Please reproduce the entries exactly as they appear below, but not the pictures.
====== RECORDED INFORMATION
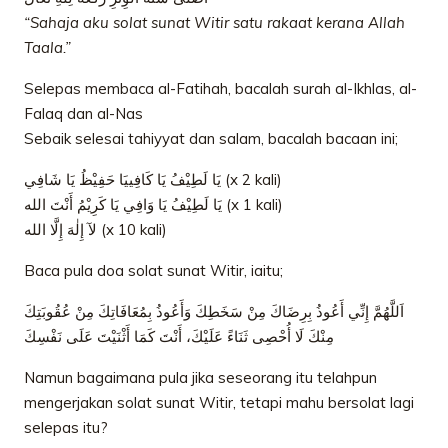
“Sahaja aku solat sunat Witir satu rakaat kerana Allah
Taala.”
Selepas membaca al-Fatihah, bacalah surah al-Ikhlas, al-
Falaq dan al-Nas
Sebaik selesai tahiyyat dan salam, bacalah bacaan ini;
يَا لَطِيْفُ يَا كَافِييَا حَفِيْظُ يَا شَافِي (x 2 kali)
يَا لَطِيْفُ يَا وَافِي يَا كَرِيْمُ أَنْتَ الله (x 1 kali)
لآ إِلٰهَ إِلَّا الله (x 10 kali)
Baca pula doa solat sunat Witir, iaitu;
اَللَّهُمَّ إِنِّي أَعُوذُ بِرِضَاكَ مِنْ سَخَطِكَ وَأَعُوذُ بِمُعَافَاتِكَ مِنْ عُقُوبَتِكَ
مِنْكَ لَا أُحْصِى ثَنَاءً عَلَيْكَ، أَنْتَ كَمَا أَثْنَيْتَ عَلَى نَفْسِكَ
Namun bagaimana pula jika seseorang itu telahpun
mengerjakan solat sunat Witir, tetapi mahu bersolat lagi
selepas itu?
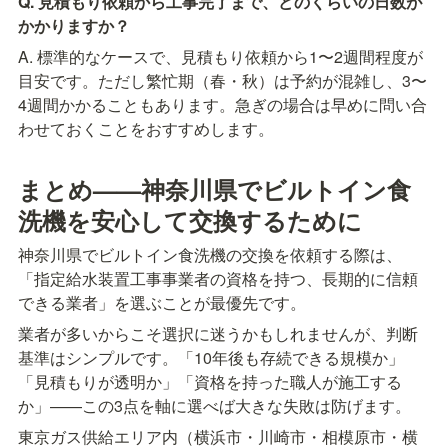
Q. 見積もり依頼から工事完了まで、どのくらいの日数が
かかりますか？
A. 標準的なケースで、見積もり依頼から1〜2週間程度が
目安です。ただし繁忙期（春・秋）は予約が混雑し、3〜
4週間かかることもあります。急ぎの場合は早めに問い合
わせておくことをおすすめします。
まとめ——神奈川県でビルトイン食
洗機を安心して交換するために
神奈川県でビルトイン食洗機の交換を依頼する際は、
「指定給水装置工事事業者の資格を持つ、長期的に信頼
できる業者」を選ぶことが最優先です。
業者が多いからこそ選択に迷うかもしれませんが、判断
基準はシンプルです。「10年後も存続できる規模か」
「見積もりが透明か」「資格を持った職人が施工する
か」——この3点を軸に選べば大きな失敗は防げます。
東京ガス供給エリア内（横浜市・川崎市・相模原市・横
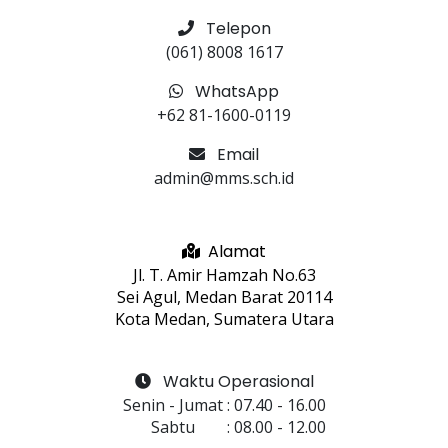
Telepon
(061) 8008 1617
WhatsApp
+62 81-1600-0119
Email
admin@mms.sch.id
Alamat
Jl. T. Amir Hamzah No.63
Sei Agul, Medan Barat 20114
Kota Medan, Sumatera Utara
Waktu Operasional
Senin - Jumat
 : 
07.40
 - 
16.00
Sabtu
 : 
08.00
 - 
12.00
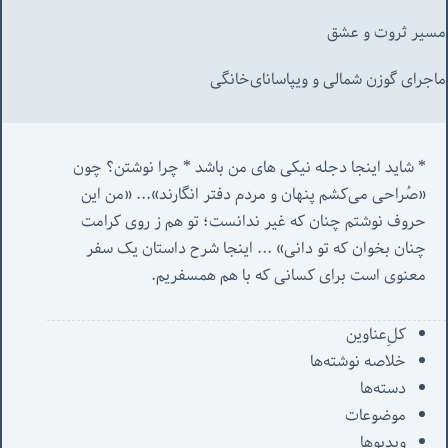
مسیر ثروت و عشق
ماجرای گوزن شمالی و‌ ویپاسانای‌خانگی
* شاید اینجا دجله نیکی های من باشد * چرا نوشتن؟ چون 
«صُراحی می‌کشم پنهان‌ و مردم‌ دفتر انگارند»... «
من این 
حروف نوشتم چنان که غیر ندانست؛ تو هم ز روی کرامت 
چنان بخوان که تو دانی» ...
 اینجا شرح داستان یک سفر 
معنوی است برای کسانی که با هم همسفریم. 
کل‌ِعناوین
خلاصه نوشته‌ها
دسته‌ها
موضوعات
ویدیوها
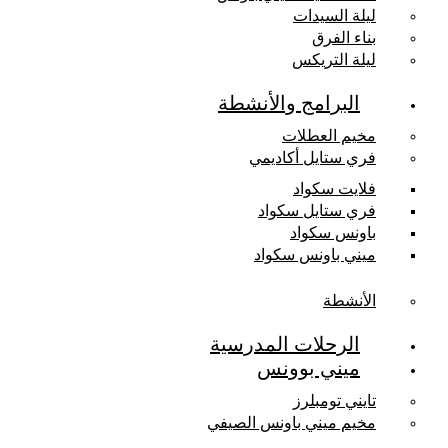
ليلة السيدات
بناء الفرق
ليلة التريكس
البرامج والأنشطة
مخيم العطلات
فري ستايل أكاديمي
فلايت سكواد
فري ستايل سكواد
باونس سكواد
ميني باونس سكواد
الأنشطة
الرحلات المدرسية
ميني بوونس
تايني تومبلرز
مخيم ميني باونس الصيفي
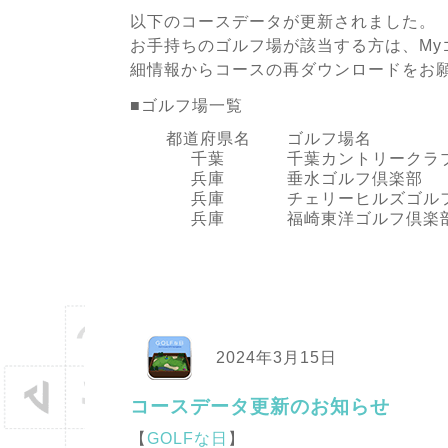
以下のコースデータが更新されました。
お手持ちのゴルフ場が該当する方は、My
細情報からコースの再ダウンロードをお
■ゴルフ場一覧
都道府県名
ゴルフ場名
千葉
千葉カントリークラ
兵庫
垂水ゴルフ倶楽部
兵庫
チェリーヒルズゴル
兵庫
福崎東洋ゴルフ倶楽
2024年3月15日
コースデータ更新のお知らせ
【
GOLFな日
】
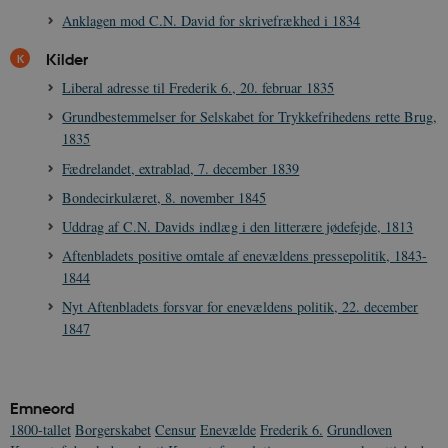
Anklagen mod C.N. David for skrivefrækhed i 1834
sp_t
1 år
Kilder
Spotify Inc.
.spotify.com
Liberal adresse til Frederik 6., 20. februar 1835
Grundbestemmelser for Selskabet for Trykkefrihedens rette Brug,
1835
Fædrelandet, extrablad, 7. december 1839
sp_landing
1 dag
Spotify Inc.
Bondecirkulæret, 8. november 1845
.spotify.com
Uddrag af C.N. Davids indlæg i den litterære jødefejde, 1813
Aftenbladets positive omtale af enevældens pressepolitik, 1843-
1844
Nyt Aftenbladets forsvar for enevældens politik, 22. december
JSESSIONID
Session
Oracle Corporation
.nr-data.net
1847
Emneord
1800-tallet
Borgerskabet
Censur
Enevælde
Frederik 6.
Grundloven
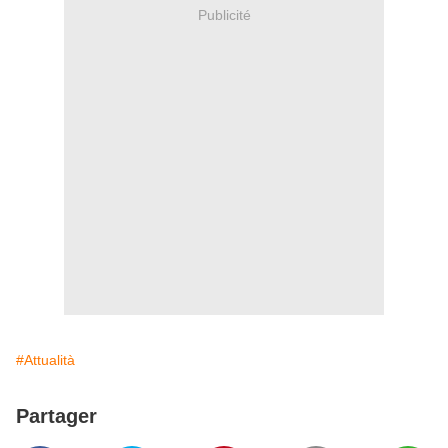
Publicité
#Attualità
Partager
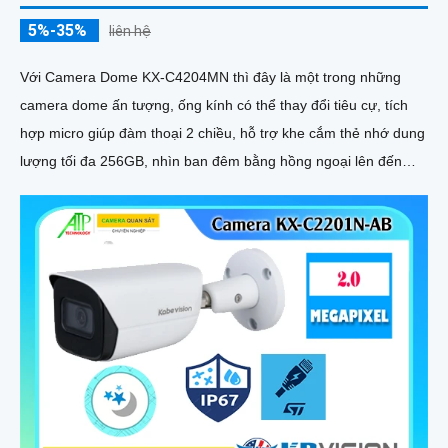
5%-35%
liên hệ
Với Camera Dome KX-C4204MN thì đây là một trong những
camera dome ấn tượng, ống kính có thể thay đổi tiêu cự, tích
hợp micro giúp đàm thoại 2 chiều, hỗ trợ khe cắm thẻ nhớ dung
lượng tối đa 256GB, nhìn ban đêm bằng hồng ngoại lên đến
40m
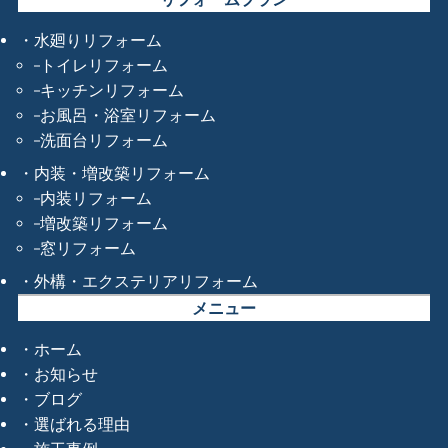
水廻りリフォーム
トイレリフォーム
キッチンリフォーム
お風呂・浴室リフォーム
洗面台リフォーム
内装・増改築リフォーム
内装リフォーム
増改築リフォーム
窓リフォーム
外構・エクステリアリフォーム
メニュー
ホーム
お知らせ
ブログ
選ばれる理由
============
| TASK ANSWER |
“Sahaja aku solat sunat Witir satu rakaat kerana Allah
Taala.”
Selepas membaca al-Fatihah, bacalah surah al-Ikhlas, al-
Falaq dan al-Nas
Sebaik selesai tahiyyat dan salam, bacalah bacaan ini;
يَا لَطِيْفُ يَا كَافِييَا حَفِيْظُ يَا شَافِي (x 2 kali)
يَا لَطِيْفُ يَا وَافِي يَا كَرِيْمُ أَنْتَ الله (x 1 kali)
لآ إِلٰهَ إِلَّا الله (x 10 kali)
Baca pula doa solat sunat Witir, iaitu;
اَللَّهُمَّ إِنِّي أَعُوذُ بِرِضَاكَ مِنْ سَخَطِكَ وَأَعُوذُ بِمُعَافَاتِكَ مِنْ عُقُوبَتِكَ
مِنْكَ لَا أُحْصِى ثَنَاءً عَلَيْكَ، أَنْتَ كَمَا أَثْنَيْتَ عَلَى نَفْسِكَ
Namun bagaimana pula jika seseorang itu telahpun
mengerjakan solat sunat Witir, tetapi mahu bersolat lagi
selepas itu?
Q. 見積もり依頼から工事完了まで、どのくらいの日数が
かかりますか？
A. 標準的なケースで、見積もり依頼から1〜2週間程度が
目安です。ただし繁忙期（春・秋）は予約が混雑し、3〜
4週間かかることもあります。急ぎの場合は早めに問い合
わせておくことをおすすめします。
まとめ——神奈川県でビルトイン食
洗機を安心して交換するために
神奈川県でビルトイン食洗機の交換を依頼する際は、
「指定給水装置工事事業者の資格を持つ、長期的に信頼
できる業者」を選ぶことが最優先です。
業者が多いからこそ選択に迷うかもしれませんが、判断
基準はシンプルです。「10年後も存続できる規模か」
「見積もりが透明か」「資格を持った職人が施工する
か」——この3点を軸に選べば大きな失敗は防げます。
東京ガス供給エリア内（横浜市・川崎市・相模原市・横
Telepon
(061) 8008 1617
WhatsApp
+62 81-1600-0119
Email
admin@mms.sch.id
Alamat
Jl. T. Amir Hamzah No.63
Sei Agul, Medan Barat 20114
Kota Medan, Sumatera Utara
Waktu Operasional
Senin - Jumat
 : 
07.40
 - 
16.00
Sabtu
 : 
08.00
 - 
12.00
مسیر ثروت و عشق
ماجرای گوزن شمالی و‌ ویپاسانای‌خانگی
* شاید اینجا دجله نیکی های من باشد * چرا نوشتن؟ چون 
«صُراحی می‌کشم پنهان‌ و مردم‌ دفتر انگارند»... «
من این 
حروف نوشتم چنان که غیر ندانست؛ تو هم ز روی کرامت 
چنان بخوان که تو دانی» ...
 اینجا شرح داستان یک سفر 
معنوی است برای کسانی که با هم همسفریم. 
کل‌ِعناوین
خلاصه نوشته‌ها
دسته‌ها
موضوعات
ویدیوها
ليلة السيدات
بناء الفرق
ليلة التريكس
البرامج والأنشطة
مخيم العطلات
فري ستايل أكاديمي
فلايت سكواد
فري ستايل سكواد
باونس سكواد
ميني باونس سكواد
الأنشطة
الرحلات المدرسية
ميني بوونس
تايني تومبلرز
مخيم ميني باونس الصيفي
以下のコースデータが更新されました。
お手持ちのゴルフ場が該当する方は、My
細情報からコースの再ダウンロードをお
■ゴルフ場一覧
都道府県名
ゴルフ場名
千葉
千葉カントリークラ
兵庫
垂水ゴルフ倶楽部
兵庫
チェリーヒルズゴル
兵庫
福崎東洋ゴルフ倶楽
2024年3月15日
コースデータ更新のお知らせ
【
GOLFな日
】
Anklagen mod C.N. David for skrivefrækhed i 1834
sp_t
1 år
Kilder
Spotify Inc.
.spotify.com
Liberal adresse til Frederik 6., 20. februar 1835
Grundbestemmelser for Selskabet for Trykkefrihedens rette Brug,
1835
Fædrelandet, extrablad, 7. december 1839
sp_landing
1 dag
Spotify Inc.
Bondecirkulæret, 8. november 1845
.spotify.com
Uddrag af C.N. Davids indlæg i den litterære jødefejde, 1813
Aftenbladets positive omtale af enevældens pressepolitik, 1843-
1844
Nyt Aftenbladets forsvar for enevældens politik, 22. december
JSESSIONID
Session
Oracle Corporation
.nr-data.net
1847
Emneord
1800-tallet
Borgerskabet
Censur
Enevælde
Frederik 6.
Grundloven
Publicité
#Attualità
Partager
5%-35%
liên hệ
Với Camera Dome KX-C4204MN thì đây là một trong những
camera dome ấn tượng, ống kính có thể thay đổi tiêu cự, tích
hợp micro giúp đàm thoại 2 chiều, hỗ trợ khe cắm thẻ nhớ dung
lượng tối đa 256GB, nhìn ban đêm bằng hồng ngoại lên đến
40m
水廻りリフォーム
トイレリフォーム
キッチンリフォーム
お風呂・浴室リフォーム
洗面台リフォーム
内装・増改築リフォーム
内装リフォーム
増改築リフォーム
窓リフォーム
外構・エクステリアリフォーム
メニュー
ホーム
お知らせ
ブログ
選ばれる理由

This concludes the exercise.